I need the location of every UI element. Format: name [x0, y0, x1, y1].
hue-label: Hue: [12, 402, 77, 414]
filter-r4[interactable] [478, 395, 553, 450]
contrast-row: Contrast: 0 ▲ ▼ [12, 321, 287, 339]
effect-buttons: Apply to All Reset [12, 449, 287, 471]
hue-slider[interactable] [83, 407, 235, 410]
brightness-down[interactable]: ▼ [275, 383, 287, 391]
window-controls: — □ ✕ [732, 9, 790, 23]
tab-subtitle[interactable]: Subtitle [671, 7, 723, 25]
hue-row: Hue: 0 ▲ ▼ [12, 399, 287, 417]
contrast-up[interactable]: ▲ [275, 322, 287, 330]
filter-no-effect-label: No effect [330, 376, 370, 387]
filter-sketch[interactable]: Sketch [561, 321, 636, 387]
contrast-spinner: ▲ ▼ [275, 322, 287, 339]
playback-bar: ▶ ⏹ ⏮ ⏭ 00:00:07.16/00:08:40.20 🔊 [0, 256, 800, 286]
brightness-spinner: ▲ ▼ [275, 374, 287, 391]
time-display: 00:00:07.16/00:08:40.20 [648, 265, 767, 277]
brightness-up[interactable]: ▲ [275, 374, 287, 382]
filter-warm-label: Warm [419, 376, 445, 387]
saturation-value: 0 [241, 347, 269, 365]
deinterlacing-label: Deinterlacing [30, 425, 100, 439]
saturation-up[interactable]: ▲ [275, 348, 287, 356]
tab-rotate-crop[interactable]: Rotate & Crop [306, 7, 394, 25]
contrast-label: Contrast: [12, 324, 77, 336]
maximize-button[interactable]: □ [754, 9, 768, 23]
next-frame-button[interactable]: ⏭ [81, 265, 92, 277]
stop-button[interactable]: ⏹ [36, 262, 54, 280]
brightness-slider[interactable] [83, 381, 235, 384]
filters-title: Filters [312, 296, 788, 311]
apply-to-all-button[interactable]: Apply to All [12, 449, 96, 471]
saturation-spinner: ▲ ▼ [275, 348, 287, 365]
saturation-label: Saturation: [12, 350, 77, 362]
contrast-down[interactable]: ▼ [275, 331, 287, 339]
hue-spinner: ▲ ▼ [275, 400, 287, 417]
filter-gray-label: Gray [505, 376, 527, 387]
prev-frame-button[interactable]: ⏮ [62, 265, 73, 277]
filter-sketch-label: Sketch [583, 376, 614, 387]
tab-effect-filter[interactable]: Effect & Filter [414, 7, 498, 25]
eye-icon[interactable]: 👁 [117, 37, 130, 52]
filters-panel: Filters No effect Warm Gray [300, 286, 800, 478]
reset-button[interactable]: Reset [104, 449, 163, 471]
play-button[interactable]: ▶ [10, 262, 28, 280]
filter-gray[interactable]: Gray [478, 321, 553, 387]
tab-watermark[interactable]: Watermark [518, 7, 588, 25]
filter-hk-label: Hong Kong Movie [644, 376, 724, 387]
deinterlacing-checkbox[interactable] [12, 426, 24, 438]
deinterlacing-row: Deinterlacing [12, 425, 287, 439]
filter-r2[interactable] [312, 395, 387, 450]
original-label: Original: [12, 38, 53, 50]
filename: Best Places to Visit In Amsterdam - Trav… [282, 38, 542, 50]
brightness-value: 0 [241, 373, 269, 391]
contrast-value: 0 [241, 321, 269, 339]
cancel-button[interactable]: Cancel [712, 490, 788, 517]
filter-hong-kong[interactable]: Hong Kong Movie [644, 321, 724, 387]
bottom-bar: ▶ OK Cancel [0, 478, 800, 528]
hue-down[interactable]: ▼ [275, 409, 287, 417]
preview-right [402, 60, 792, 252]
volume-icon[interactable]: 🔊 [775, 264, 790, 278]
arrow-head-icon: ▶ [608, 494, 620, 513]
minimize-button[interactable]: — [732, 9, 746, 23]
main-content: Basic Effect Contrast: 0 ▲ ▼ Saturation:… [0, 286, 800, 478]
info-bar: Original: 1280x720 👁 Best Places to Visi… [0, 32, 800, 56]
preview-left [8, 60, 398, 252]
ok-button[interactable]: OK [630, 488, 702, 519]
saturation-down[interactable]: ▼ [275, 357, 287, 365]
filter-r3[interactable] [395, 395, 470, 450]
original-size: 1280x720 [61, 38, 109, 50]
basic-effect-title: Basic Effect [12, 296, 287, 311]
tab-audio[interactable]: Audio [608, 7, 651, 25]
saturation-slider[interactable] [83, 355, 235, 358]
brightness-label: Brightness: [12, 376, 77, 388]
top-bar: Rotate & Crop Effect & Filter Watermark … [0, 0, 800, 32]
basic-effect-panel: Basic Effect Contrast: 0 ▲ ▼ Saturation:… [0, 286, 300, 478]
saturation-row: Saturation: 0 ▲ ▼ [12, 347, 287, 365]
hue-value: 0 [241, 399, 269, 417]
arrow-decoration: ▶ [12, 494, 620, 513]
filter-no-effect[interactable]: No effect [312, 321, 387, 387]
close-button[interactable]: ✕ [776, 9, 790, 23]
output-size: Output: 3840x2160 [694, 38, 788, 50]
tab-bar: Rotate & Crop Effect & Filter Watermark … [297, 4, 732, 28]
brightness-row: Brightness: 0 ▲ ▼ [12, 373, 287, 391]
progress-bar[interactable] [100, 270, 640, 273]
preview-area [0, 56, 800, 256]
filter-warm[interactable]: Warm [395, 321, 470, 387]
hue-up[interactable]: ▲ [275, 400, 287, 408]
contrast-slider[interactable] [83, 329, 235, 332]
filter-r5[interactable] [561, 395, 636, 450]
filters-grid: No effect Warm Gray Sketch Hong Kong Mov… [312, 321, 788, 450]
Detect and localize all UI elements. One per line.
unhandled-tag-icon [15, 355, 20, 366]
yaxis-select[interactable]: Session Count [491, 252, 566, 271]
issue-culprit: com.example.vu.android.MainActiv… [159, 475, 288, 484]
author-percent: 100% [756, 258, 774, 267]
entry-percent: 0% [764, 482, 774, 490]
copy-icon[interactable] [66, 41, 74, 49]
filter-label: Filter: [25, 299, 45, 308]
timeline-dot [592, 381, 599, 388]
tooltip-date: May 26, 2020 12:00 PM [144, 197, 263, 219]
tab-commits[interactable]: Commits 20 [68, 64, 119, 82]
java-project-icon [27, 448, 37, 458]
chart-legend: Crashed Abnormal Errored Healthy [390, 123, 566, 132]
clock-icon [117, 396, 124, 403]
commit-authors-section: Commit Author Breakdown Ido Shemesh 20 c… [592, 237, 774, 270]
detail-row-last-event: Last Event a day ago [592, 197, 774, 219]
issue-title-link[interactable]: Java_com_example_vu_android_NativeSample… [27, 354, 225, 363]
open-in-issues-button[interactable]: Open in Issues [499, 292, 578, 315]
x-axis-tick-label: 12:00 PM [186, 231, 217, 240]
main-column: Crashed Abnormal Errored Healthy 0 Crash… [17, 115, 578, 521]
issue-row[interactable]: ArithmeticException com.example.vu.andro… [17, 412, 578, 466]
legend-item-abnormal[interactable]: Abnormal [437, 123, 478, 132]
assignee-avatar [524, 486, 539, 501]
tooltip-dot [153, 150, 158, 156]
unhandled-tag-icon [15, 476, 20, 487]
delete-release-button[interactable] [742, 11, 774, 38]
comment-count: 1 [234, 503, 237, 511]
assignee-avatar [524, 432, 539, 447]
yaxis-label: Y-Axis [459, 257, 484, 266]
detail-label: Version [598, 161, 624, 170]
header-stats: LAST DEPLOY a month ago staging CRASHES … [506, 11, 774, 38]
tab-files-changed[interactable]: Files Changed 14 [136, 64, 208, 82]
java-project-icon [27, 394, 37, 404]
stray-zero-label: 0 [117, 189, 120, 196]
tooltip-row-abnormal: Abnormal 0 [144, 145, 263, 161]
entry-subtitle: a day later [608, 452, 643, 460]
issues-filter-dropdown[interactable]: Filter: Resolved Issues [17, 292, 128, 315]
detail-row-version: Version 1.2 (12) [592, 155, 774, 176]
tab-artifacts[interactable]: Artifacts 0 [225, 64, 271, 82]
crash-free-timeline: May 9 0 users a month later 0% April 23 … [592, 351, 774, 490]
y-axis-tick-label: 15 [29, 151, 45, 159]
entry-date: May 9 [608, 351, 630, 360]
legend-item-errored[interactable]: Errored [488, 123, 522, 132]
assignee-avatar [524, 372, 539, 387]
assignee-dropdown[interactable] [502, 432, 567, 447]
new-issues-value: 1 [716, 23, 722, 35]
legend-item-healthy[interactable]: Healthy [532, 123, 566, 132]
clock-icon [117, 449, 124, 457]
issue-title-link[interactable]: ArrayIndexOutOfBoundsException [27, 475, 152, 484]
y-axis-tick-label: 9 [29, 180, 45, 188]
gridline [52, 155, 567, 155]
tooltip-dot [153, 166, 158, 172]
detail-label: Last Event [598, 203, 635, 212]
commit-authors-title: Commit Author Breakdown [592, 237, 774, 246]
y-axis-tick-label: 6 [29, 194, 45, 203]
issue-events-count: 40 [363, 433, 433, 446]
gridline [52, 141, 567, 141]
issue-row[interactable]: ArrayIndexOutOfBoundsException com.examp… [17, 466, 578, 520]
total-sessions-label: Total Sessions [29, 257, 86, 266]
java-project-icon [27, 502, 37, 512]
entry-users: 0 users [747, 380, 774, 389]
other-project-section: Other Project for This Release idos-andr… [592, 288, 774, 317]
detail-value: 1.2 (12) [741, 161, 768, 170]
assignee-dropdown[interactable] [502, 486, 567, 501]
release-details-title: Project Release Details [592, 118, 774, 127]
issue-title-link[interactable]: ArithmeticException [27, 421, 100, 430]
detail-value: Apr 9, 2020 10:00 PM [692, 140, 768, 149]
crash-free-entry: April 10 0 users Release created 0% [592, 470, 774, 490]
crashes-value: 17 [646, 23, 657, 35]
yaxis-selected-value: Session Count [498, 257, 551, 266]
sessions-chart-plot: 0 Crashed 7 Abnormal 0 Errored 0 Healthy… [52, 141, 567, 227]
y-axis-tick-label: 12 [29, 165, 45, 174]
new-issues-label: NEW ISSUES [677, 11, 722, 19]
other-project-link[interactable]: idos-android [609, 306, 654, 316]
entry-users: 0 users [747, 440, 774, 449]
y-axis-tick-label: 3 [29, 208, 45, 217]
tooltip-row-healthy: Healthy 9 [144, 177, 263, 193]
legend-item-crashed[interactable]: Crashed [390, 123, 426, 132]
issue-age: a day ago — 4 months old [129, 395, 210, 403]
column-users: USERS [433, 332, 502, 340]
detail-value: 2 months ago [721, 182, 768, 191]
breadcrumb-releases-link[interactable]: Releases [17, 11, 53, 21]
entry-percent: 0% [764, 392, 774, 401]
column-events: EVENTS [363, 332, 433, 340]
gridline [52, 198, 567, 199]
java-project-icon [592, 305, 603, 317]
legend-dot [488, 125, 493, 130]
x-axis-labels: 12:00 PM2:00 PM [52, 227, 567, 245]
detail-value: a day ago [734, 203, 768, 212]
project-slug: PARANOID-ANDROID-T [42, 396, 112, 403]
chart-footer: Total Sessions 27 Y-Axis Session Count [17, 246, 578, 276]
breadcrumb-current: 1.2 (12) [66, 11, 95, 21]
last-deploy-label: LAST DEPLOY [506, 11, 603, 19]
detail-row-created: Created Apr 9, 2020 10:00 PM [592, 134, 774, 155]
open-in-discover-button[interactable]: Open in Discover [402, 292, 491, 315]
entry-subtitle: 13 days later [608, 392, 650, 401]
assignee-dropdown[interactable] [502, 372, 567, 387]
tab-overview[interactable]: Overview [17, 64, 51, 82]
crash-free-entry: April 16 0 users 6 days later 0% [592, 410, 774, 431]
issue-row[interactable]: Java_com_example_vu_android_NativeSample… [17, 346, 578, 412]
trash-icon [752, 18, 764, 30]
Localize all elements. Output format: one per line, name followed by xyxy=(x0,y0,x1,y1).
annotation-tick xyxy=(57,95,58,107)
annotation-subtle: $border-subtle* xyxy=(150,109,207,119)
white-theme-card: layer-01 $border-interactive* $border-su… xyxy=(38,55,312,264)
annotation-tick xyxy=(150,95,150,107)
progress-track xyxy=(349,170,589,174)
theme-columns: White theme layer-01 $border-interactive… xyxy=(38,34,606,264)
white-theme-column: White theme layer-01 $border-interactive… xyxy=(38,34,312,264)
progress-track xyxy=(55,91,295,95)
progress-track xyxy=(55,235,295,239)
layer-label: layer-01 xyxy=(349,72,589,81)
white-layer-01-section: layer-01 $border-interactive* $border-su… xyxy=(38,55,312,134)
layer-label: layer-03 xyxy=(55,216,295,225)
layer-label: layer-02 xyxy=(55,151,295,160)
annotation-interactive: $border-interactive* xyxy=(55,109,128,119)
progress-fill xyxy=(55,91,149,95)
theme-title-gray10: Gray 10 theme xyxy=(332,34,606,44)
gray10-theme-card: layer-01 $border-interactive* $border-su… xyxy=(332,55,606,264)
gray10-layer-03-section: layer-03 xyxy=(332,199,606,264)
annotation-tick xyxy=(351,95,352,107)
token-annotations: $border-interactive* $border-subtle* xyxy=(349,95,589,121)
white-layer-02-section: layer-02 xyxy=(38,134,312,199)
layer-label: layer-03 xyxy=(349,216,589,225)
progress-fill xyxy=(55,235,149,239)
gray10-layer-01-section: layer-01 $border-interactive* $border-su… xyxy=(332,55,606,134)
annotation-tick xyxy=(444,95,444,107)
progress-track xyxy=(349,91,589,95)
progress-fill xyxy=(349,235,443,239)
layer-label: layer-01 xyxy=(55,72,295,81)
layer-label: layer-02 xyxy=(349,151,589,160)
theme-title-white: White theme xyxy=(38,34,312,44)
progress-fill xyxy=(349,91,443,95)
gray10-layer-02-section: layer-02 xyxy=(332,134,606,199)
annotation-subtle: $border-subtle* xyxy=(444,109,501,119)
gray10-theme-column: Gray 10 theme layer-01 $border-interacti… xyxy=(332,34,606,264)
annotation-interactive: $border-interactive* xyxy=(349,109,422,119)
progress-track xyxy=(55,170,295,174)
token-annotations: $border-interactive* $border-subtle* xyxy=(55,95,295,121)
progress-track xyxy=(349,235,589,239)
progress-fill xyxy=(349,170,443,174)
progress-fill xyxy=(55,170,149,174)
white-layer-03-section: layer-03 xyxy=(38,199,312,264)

— Task goal —
Reproduce all lines from the records above that include the word "Healthy".

— Task output —
chart-legend: Crashed Abnormal Errored Healthy [390, 123, 566, 132]
main-column: Crashed Abnormal Errored Healthy 0 Crash… [17, 115, 578, 521]
legend-item-healthy[interactable]: Healthy [532, 123, 566, 132]
sessions-chart-plot: 0 Crashed 7 Abnormal 0 Errored 0 Healthy… [52, 141, 567, 227]
tooltip-row-healthy: Healthy 9 [144, 177, 263, 193]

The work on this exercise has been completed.